== Supplied material

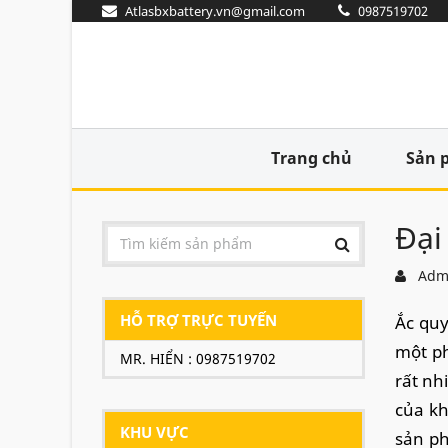
Atlasbxbattery.vn@gmail.com
0987519702
Trang chủ
Sản 
Đại
Adm
HỖ TRỢ TRỰC TUYẾN
Ắc quy
một ph
MR. HIỂN : 0987519702
rất nh
của kh
KHU VỰC
sản ph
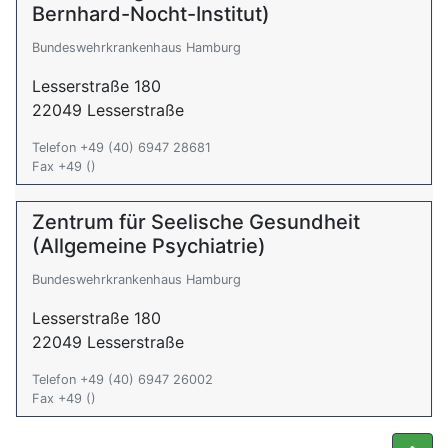
Bernhard-Nocht-Institut)
Bundeswehrkrankenhaus Hamburg
Lesserstraße 180
22049 Lesserstraße
Telefon +49 (40) 6947 28681
Fax +49 ()
Zentrum für Seelische Gesundheit
(Allgemeine Psychiatrie)
Bundeswehrkrankenhaus Hamburg
Lesserstraße 180
22049 Lesserstraße
Telefon +49 (40) 6947 26002
Fax +49 ()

====

_Required action:_ Note down each line above where the word "Telefon" occurs.

_Exercise solution:_
Telefon +49 (40) 6947 28681
Telefon +49 (40) 6947 26002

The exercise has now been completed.